@Robert Gentel,
Quote:This is my primary objection to the way 9/11 is invoked in America. The memory of 9/11 was used to prosecute a war of choice that itself represents an evil that is orders of magnitude larger. Commemoration of it is thusly sullied to me, in that if it doesn't tip the hat to the pain caused in reaction at all it's national shortsightedness......
I agree with you.
And feel just as strongly about much of the blanket media coverage of the anniversary of 9/11 in my own country.
One example ....
Our (then) prime minister,
John Howard, who involved us in the Iraq invasion without properly consulting parliament & against the clear wishes of the Australian people, attempted to use this commemoration to justify his own decisions at the time .... with maudlin references the victims of 9/11, followed, in the next breath, with the declaration that he
still believed that he had made "the right decision" at the time .... and he would make exactly the same decision again, following 10 years of contemplation..
.... With barely a nodding reference to the many Iraqi civilian victims of the invasion, if at all.
A spectacle which many contributors to letters to the editor/s pages & participants of online forums responded to with revulsion & anger.

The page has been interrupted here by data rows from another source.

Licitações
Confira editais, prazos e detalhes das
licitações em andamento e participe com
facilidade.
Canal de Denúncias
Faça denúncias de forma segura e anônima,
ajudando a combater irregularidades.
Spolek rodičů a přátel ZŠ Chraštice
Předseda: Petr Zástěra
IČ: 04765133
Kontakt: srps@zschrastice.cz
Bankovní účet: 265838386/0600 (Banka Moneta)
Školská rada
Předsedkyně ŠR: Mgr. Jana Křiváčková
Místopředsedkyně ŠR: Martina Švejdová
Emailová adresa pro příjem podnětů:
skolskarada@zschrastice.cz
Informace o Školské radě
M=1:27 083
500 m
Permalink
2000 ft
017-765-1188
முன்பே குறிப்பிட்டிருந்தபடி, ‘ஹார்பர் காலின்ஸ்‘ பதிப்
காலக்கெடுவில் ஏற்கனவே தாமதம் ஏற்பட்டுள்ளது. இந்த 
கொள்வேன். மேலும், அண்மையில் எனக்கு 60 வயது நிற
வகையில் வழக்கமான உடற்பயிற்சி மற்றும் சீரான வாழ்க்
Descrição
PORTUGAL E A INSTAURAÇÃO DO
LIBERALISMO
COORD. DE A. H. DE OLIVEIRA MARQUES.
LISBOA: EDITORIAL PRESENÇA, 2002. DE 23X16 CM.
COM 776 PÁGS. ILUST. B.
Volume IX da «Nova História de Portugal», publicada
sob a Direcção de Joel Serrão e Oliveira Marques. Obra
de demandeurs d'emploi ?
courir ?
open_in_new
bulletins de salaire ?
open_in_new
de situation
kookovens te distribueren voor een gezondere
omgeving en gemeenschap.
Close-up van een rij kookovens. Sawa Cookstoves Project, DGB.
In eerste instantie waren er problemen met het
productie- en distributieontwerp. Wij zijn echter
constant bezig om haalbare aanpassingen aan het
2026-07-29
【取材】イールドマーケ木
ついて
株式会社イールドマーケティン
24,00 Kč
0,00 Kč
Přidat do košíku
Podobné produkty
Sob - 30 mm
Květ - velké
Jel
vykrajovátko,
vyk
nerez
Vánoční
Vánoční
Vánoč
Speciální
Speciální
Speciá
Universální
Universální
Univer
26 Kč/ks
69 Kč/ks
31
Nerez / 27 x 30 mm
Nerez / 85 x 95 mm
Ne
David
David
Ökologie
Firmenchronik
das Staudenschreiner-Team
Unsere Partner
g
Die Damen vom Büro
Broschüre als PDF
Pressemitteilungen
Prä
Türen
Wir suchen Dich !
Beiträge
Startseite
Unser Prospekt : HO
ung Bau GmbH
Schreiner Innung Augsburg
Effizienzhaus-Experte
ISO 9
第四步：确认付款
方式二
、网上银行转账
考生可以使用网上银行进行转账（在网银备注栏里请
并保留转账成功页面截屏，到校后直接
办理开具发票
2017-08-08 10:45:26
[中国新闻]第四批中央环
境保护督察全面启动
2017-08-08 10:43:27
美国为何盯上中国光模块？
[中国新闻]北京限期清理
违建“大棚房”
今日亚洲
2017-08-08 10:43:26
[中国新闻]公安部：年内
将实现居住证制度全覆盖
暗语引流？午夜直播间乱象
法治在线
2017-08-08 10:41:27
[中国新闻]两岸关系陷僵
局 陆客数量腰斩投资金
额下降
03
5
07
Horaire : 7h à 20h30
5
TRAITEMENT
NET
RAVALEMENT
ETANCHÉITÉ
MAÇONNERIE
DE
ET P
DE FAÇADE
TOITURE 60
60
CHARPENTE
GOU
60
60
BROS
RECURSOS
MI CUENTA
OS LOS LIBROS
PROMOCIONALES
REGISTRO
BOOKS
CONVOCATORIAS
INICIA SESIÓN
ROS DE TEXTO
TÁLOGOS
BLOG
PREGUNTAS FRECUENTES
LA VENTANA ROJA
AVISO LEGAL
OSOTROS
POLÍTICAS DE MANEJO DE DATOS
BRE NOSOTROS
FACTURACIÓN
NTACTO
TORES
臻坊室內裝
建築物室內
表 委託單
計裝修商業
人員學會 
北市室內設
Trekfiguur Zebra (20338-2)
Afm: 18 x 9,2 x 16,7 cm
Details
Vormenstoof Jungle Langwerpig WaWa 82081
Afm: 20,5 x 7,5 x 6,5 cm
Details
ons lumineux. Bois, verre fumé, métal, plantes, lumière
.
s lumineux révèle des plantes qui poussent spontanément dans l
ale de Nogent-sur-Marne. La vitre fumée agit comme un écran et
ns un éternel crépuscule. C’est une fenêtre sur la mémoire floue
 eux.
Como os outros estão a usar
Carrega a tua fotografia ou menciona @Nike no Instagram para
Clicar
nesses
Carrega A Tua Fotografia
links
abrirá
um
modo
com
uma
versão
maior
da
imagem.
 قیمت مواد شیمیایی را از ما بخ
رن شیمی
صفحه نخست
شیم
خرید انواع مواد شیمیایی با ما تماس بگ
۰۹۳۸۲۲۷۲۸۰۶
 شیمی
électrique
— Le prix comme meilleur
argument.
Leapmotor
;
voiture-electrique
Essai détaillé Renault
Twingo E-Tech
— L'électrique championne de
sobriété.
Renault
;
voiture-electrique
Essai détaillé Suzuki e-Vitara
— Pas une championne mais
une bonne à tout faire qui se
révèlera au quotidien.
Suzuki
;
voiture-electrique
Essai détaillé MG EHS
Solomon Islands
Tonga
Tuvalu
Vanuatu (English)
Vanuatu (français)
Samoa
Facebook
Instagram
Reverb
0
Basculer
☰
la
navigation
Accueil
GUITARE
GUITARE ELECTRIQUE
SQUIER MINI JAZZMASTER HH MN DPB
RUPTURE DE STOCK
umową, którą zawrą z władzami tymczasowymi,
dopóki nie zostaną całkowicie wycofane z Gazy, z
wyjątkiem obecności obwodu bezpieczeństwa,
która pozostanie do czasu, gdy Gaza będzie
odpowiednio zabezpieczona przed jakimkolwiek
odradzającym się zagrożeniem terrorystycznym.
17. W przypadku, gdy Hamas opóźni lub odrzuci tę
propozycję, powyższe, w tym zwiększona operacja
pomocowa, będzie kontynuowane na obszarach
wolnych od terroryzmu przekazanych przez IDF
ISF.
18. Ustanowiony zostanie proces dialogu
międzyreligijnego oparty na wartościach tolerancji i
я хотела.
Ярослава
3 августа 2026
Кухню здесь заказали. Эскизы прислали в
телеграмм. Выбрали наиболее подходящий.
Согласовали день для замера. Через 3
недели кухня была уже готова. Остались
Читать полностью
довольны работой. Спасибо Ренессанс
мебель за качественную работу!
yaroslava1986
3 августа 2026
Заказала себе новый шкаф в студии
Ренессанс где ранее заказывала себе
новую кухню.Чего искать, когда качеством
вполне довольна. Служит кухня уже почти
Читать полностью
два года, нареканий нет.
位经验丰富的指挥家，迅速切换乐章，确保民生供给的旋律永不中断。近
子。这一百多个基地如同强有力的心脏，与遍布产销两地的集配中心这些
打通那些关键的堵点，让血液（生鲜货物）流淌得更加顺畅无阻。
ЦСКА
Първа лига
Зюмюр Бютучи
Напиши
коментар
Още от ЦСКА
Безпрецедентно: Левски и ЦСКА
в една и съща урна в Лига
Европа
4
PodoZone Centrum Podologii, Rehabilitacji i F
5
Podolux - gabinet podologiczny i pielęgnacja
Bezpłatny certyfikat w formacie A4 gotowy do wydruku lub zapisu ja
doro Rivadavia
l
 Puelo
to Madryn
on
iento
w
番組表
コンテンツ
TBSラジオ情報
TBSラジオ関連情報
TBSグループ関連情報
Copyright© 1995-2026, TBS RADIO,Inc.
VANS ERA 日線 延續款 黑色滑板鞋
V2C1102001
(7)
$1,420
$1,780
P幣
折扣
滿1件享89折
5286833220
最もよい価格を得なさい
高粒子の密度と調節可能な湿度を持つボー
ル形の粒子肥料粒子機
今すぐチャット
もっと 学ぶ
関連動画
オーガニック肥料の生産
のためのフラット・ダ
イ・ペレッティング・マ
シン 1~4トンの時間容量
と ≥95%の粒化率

And quite rightly so.
That is my problem with such commemorations. How they are so often
used for purely political ends by opportunists to promote their own agendas. In John Howard's case, by exploiting the perfectly legitimate sympathy many Australians feel for the victims of 9/11, he cynically
used the occasion to attempt to white wash history, to justify his unjustifiable decisions & actions at the time & to deny his won culpability in a crime against humanity .
I don't think that showed much respect for the victims of 9/11 at all, in fact, I believe he
insulted their memory by using them in this way.